兵庫県指定文化財だが、これほど古い仁王像が、国指定重要文化財にならないのは、後世に補修した跡が目立つからだろう。
今滝寺の山門を観てから本堂を探したが、最初はなかなか見つからなかった。山門から見える廃屋の奥に本堂があった。
本堂はアルミサッシの窓があって、それほど古い建物には見えない。住職が常駐する寺ではなさそうだ。かつての大寺院の面影はない。
私が訪れた時、お寺の関係者か分らぬが、草刈をしていた。寺を美しく維持するのも大変である。
ここから国道9号線を西に走り、但馬の奥地に入っていく。そして養父市葛畑(かずらはた)にある荒御霊(あらみたま)神社を訪れた。
この神社の境内には、葛畑農村歌舞伎舞台がある。
葛畑農村歌舞伎舞台のパンフレットを見て驚いた。まだ戦国の世の天文十三年(1544年)に、荒御霊神社の境内に芝居堂が建てられたという。
まだ歌舞伎が形を成していない時代である。果たしてこの時代にここで何が演じられていたのだろう。
明治3年、江戸時代末期に大坂の芝居小屋で歌舞伎役者として修業した葛畑出身の藤田甚左衛門が帰郷し、上方の歌舞伎を地元農民が演ずる葛畑座が結成された。
明治25年、大阪の舞台建築技術を学んだ村人が総出になって葛畑芝居堂を改修し、現在の葛畑農村歌舞伎舞台が出来上がった。
廻り舞台、花道、太夫座を備え、二重台の背後の襖が90度回転して背景画を見せる田楽返しの仕掛けもある。
葛畑座は、地元の神社の祭礼で上演するに留まらず、周辺の村々で公演を行うなど、昭和初期まで盛んに活動を行ったという。
昭和39年と41年の二度、復活公演が行われたが、その後公演は一度絶えてしまった。
平成11年の村祭りに、播磨農業高校の生徒を招聘し、ここで播州歌舞伎を上演したことがきっかけで、徐々に公演復活の機運が高まり、平成15年以降は毎年公演が行われているという。
葛畑は、但馬の奥にある農村だが、村に古くから伝わる文化が、一度絶えながらも復活したことは喜ばしいことだ。
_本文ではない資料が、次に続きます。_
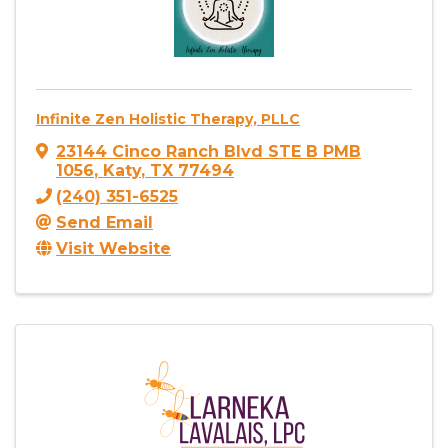
Infinite Zen Holistic Therapy, PLLC
23144 Cinco Ranch Blvd STE B PMB
1056
,
Katy
,
TX
77494
(240) 351-6525
Send Email
Visit Website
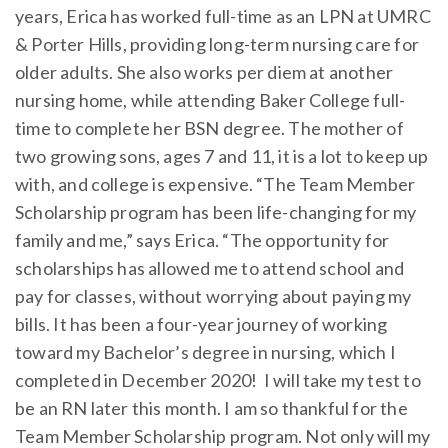
years, Erica has worked full-time as an LPN at UMRC
& Porter Hills, providing long-term nursing care for
older adults. She also works per diem at another
nursing home, while attending Baker College full-
time to complete her BSN degree. The mother of
two growing sons, ages 7 and 11, it is a lot to keep up
with, and college is expensive. “The Team Member
Scholarship program has been life-changing for my
family and me,” says Erica. “The opportunity for
scholarships has allowed me to attend school and
pay for classes, without worrying about paying my
bills. It has been a four-year journey of working
toward my Bachelor’s degree in nursing, which I
completed in December 2020! I will take my test to
be an RN later this month. I am so thankful for the
Team Member Scholarship program. Not only will my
葛畑農村歌舞伎舞台は、国指定重要有形民俗文化財となっている。
葛畑から更に奥に進むと、冬はスキー場となる東鉢伏高原に至る。
地名で言うと、養父市別宮(べっく)になるが、スキー場関連のペンションや飲食店が並ぶ一角に、別宮家野遺跡がある。
別宮家野遺跡は、昭和44年に発掘された縄文時代早期から前期の遺跡で、土器や石器、炭化した木の実などが見つかった。
兵庫県の縄文遺跡としては、最古の時代の遺跡であるという。
縄文時代早期が今から約11500年前から約7000年前、前期が約7000年前から約5500年前だから、相当な昔だ。
遺跡があった場所は、今は草むしたただの空き地である。
この辺りは標高約700メートルの高原で、冬は積雪するような場所である。
縄文時代前期は、今よりも気候は温暖で、海水面の高さも今より4~5メートル高かったらしい。
その当時は、この高原も今よりは暖かく、木の実や野生動物も豊富で住みよかったのかも知れない。
現在温暖化を防ぐための脱炭素が言われているが、かつて今よりも温暖な時代があったわけだ。
気候の変動によって、人間の生活習慣や文化も変貌していく事だろう。これからの時代も、変化に富んだ時代となるだろう。